→ Task objective: In the data below, find the line that contains "The image size is (1280, 1207)." and the line that contains "What do you see at coordinates (260, 1008)". Copy both, plus every line between them, exactly.

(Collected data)
────────

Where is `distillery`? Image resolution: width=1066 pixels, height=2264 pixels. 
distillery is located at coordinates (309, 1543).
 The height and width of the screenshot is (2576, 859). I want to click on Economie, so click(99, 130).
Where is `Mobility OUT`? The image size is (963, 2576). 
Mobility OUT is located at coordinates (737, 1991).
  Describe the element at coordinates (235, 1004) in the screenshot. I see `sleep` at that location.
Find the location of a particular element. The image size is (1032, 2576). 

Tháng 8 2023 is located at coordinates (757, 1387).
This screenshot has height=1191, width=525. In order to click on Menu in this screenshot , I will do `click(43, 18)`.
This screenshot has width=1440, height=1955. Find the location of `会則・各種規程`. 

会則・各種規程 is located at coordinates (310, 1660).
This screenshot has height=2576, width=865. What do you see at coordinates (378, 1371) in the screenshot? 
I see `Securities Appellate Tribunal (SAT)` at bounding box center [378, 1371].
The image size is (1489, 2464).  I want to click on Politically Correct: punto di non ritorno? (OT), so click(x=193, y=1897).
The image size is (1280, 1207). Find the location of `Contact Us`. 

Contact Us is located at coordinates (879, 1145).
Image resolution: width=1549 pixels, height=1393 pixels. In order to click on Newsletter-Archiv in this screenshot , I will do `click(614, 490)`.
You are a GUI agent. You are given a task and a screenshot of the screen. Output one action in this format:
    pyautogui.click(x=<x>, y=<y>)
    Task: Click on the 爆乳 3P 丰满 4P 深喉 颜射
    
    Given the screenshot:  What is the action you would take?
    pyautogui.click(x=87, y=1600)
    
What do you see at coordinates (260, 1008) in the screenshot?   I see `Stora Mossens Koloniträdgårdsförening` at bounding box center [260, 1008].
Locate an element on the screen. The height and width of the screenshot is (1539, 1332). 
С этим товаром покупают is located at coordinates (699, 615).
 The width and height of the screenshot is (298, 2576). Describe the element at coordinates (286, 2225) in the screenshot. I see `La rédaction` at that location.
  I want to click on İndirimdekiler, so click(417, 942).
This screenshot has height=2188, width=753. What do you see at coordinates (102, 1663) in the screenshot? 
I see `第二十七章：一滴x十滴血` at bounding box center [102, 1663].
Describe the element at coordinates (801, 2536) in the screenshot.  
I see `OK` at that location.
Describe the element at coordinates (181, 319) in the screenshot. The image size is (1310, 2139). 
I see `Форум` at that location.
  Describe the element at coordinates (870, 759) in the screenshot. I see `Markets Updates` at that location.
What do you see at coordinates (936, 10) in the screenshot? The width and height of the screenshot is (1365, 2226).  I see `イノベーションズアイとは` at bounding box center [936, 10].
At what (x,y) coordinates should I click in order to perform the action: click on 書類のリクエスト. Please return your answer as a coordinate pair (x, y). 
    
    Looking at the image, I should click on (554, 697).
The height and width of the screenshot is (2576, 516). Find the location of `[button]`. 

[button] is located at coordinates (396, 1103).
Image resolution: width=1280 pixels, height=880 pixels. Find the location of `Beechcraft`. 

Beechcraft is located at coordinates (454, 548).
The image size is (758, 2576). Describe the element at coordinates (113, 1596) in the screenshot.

────────

→ Reply:
The image size is (1280, 1207). Find the location of `Contact Us`. 

Contact Us is located at coordinates (879, 1145).
Image resolution: width=1549 pixels, height=1393 pixels. In order to click on Newsletter-Archiv in this screenshot , I will do `click(614, 490)`.
You are a GUI agent. You are given a task and a screenshot of the screen. Output one action in this format:
    pyautogui.click(x=<x>, y=<y>)
    Task: Click on the 爆乳 3P 丰满 4P 深喉 颜射
    
    Given the screenshot:  What is the action you would take?
    pyautogui.click(x=87, y=1600)
    
What do you see at coordinates (260, 1008) in the screenshot?   I see `Stora Mossens Koloniträdgårdsförening` at bounding box center [260, 1008].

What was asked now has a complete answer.